DATA FOR REVIEW:
........
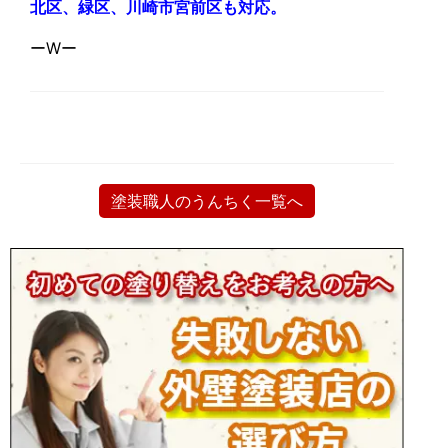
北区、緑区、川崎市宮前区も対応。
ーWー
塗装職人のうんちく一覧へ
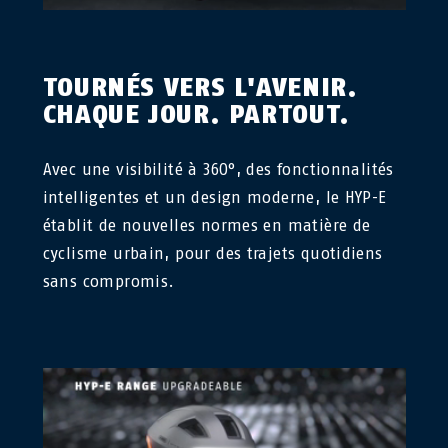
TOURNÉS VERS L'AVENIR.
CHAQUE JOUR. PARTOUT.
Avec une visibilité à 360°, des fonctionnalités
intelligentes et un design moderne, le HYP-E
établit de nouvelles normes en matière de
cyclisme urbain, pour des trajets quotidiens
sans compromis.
........
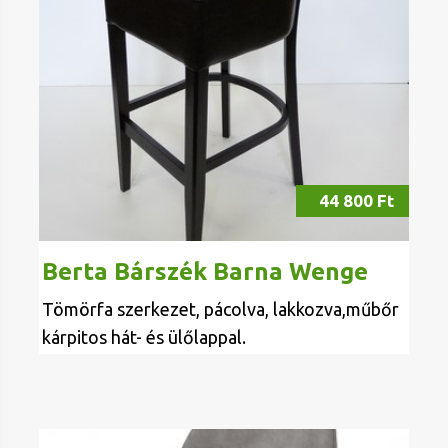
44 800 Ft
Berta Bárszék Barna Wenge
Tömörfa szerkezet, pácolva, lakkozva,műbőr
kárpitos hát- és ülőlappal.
........
Go back to the lines above and output, exactly as they stand, the ones from the line containing "北区、緑区、川崎市宮前区も対応。" to the line containing "sans compromis.". Leave all pictures behind.

RESULT OF THIS EXERCISE:
北区、緑区、川崎市宮前区も対応。
ーWー
塗装職人のうんちく一覧へ
TOURNÉS VERS L'AVENIR.
CHAQUE JOUR. PARTOUT.
Avec une visibilité à 360°, des fonctionnalités
intelligentes et un design moderne, le HYP-E
établit de nouvelles normes en matière de
cyclisme urbain, pour des trajets quotidiens
sans compromis.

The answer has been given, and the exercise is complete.